Task prompt:
All lines after the one containing "Mask duodenum. Return" are needed, along with that line itself. Please repeat them exactly through the end of the entries.

Materials provided:
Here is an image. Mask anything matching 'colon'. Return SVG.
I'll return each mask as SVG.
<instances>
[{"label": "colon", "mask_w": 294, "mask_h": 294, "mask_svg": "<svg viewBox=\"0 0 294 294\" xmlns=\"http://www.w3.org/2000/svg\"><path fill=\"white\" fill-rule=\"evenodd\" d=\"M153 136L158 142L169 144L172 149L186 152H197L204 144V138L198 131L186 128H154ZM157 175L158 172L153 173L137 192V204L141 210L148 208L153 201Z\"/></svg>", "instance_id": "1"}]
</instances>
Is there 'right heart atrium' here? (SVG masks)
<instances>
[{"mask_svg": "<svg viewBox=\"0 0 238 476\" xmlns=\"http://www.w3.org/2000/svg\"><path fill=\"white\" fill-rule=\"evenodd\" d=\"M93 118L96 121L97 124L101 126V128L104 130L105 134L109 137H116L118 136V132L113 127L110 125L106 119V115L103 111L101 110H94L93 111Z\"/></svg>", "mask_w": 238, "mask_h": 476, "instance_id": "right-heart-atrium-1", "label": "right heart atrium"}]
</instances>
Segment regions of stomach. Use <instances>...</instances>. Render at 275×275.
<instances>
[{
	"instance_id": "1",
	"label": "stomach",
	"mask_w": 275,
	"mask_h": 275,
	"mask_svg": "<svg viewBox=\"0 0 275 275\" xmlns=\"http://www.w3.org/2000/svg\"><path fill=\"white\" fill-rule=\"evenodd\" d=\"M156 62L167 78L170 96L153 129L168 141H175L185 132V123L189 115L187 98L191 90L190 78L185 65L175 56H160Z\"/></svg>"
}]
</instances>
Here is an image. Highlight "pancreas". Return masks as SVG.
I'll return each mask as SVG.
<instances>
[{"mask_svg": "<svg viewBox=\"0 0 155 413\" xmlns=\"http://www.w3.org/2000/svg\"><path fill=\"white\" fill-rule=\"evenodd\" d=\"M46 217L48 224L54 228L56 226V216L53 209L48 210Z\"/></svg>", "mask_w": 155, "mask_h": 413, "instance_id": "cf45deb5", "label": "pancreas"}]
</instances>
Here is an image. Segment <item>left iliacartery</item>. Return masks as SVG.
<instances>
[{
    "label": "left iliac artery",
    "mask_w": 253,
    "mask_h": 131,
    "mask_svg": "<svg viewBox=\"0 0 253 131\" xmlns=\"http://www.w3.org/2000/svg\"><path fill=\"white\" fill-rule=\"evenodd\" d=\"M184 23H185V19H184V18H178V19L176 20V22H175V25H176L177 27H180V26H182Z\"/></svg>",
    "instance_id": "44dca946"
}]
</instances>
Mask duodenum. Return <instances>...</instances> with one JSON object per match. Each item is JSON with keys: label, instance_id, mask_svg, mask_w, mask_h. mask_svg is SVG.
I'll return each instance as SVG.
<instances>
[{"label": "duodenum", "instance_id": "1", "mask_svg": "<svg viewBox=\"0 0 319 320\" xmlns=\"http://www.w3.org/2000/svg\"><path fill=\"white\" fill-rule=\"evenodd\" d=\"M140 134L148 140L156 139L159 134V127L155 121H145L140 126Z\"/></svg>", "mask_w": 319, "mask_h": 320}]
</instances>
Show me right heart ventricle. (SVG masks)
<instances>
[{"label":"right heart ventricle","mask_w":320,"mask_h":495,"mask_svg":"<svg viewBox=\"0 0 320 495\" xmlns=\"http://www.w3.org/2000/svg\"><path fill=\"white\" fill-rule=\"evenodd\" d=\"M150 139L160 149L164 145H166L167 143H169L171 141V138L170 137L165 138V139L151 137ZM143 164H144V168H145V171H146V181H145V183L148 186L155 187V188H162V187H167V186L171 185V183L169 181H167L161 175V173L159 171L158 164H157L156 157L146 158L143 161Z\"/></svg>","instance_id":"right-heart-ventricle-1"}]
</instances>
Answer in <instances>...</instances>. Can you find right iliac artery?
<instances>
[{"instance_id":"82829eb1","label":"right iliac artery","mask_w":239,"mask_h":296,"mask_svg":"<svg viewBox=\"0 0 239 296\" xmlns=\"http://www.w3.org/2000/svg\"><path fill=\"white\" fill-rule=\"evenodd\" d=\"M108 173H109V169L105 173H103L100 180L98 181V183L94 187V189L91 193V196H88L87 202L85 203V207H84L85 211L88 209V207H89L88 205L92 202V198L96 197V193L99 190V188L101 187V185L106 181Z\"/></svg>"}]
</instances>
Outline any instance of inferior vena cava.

Exercise result:
Mask duodenum. Return <instances>...</instances> with one JSON object per match. Each item is JSON with keys: label, instance_id, mask_svg, mask_w, mask_h. mask_svg is SVG.
I'll return each instance as SVG.
<instances>
[{"label": "duodenum", "instance_id": "1", "mask_svg": "<svg viewBox=\"0 0 319 320\" xmlns=\"http://www.w3.org/2000/svg\"><path fill=\"white\" fill-rule=\"evenodd\" d=\"M140 134L148 140L156 139L159 134V127L155 121H145L140 126Z\"/></svg>", "mask_w": 319, "mask_h": 320}]
</instances>
Show me right heart ventricle. (SVG masks)
<instances>
[{"label":"right heart ventricle","mask_w":320,"mask_h":495,"mask_svg":"<svg viewBox=\"0 0 320 495\" xmlns=\"http://www.w3.org/2000/svg\"><path fill=\"white\" fill-rule=\"evenodd\" d=\"M150 139L160 149L164 145H166L167 143H169L171 141V138L170 137L165 138V139L151 137ZM143 164H144V168H145V171H146V181H145V183L148 186L155 187V188H162V187H167V186L171 185V183L169 181H167L161 175V173L159 171L158 164H157L156 157L146 158L143 161Z\"/></svg>","instance_id":"right-heart-ventricle-1"}]
</instances>
Answer in <instances>...</instances>. Can you find right iliac artery?
<instances>
[{"instance_id":"82829eb1","label":"right iliac artery","mask_w":239,"mask_h":296,"mask_svg":"<svg viewBox=\"0 0 239 296\" xmlns=\"http://www.w3.org/2000/svg\"><path fill=\"white\" fill-rule=\"evenodd\" d=\"M108 173H109V169L105 173H103L100 180L98 181V183L94 187V189L91 193V196H88L87 202L85 203V207H84L85 211L88 209V207H89L88 205L92 202V198L96 197V193L99 190V188L101 187V185L106 181Z\"/></svg>"}]
</instances>
Outline any instance of inferior vena cava.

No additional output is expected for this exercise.